When internationally renowned biologist Robert Sinsheimer took the job of chancellor at UC Santa Cruz in 1977, admissions applications were dropping and rumors were flying that the campus was going to close.
Above: A BBC crew films a documentary on the Genome Project in 1988. At left is Robert Sinsheimer, along with (left to right) biology professors Robert Edgar, Harry Noller, and Robert Ludwig.With his adventurous mind, his love for the sciences, and his direct and sometimes brash way of expressing himself, Sinsheimer, who died in April at 97, made a big impression from the start. To this day, visitors and students can see the signs of his influence on campus, from Sinsheimer Labs on Science Hill to the prestigious and groundbreaking Genomics Institute.
“Sinsheimer left an indelible mark on UC Santa Cruz and in the greater scientific world,” UC Santa Cruz Chancellor George Blumenthal said shortly after Sinsheimer passed away this year. “He was a tireless advocate for UC Santa Cruz and was widely respected by the campus community.”
A ’crazy’ question
When referring to the beginnings of the Human Genome Project at UC Santa Cruz, the campus’s scientific community looks to 1985, when Sinsheimer convened a distinguished group of scientists to discuss the feasibility of a seemingly far-fetched idea—mapping the complete set of DNA instructions for the making of a species.
At the time, Sinsheimer predicted that such a genome project would have “major medical implications” and lasting influence, while placing UC Santa Cruz at the forefront of biological research.
“Bob characterized the UC Santa Cruz spirit: He was never afraid to ask the big questions,” said David Haussler, distinguished professor of molecular engineering and scientific director of the Genomics Institute. “When he convened the world’s experts to determine if it would be possible to read the entire human genome sequence, most of his colleagues thought this was so big, it was actually a crazy question.”

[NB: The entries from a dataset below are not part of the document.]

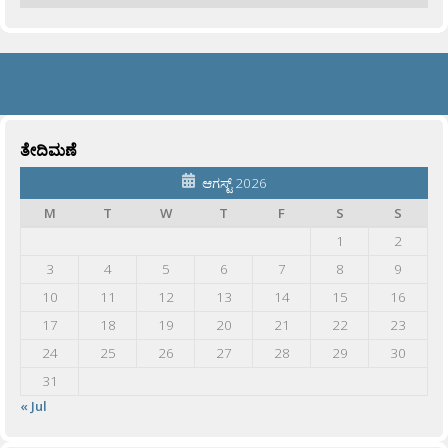
ತೇದಿಮಣೆ
ಆಗಸ್ಟ್ 2026
M
T
W
T
F
S
S
1
2
3
4
5
6
7
8
9
10
11
12
13
14
15
16
17
18
19
20
21
22
23
24
25
26
27
28
29
30
31
« Jul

This skepticism was not surprising, considering that the human genetic code is millions of times larger than what was being read in laboratories at the time, Haussler continued. “But several of the best and brightest came to UC Santa Cruz to examine this question, and the surprising answer was ‘yes.’ Fifteen years later we had the first draft.”
More controversially, Sinsheimer also initiated a dramatic campus reorganization that scaled back the role of UC Santa Cruz’s colleges in the campus’s academic development. During his tenure, for example, hiring decisions and the authority to set curriculum were removed away from the colleges.
To some, the reorganization was a welcome sign of progress, allowing the campus to focus more forcefully on research and increase its prestige among the other UCs; to critics, it amounted to a “watering down” of UC Santa Cruz’s original mission to provide a world-class education in a small and intimate liberal arts setting and brought it closer to the giant research universities its founders were reacting against.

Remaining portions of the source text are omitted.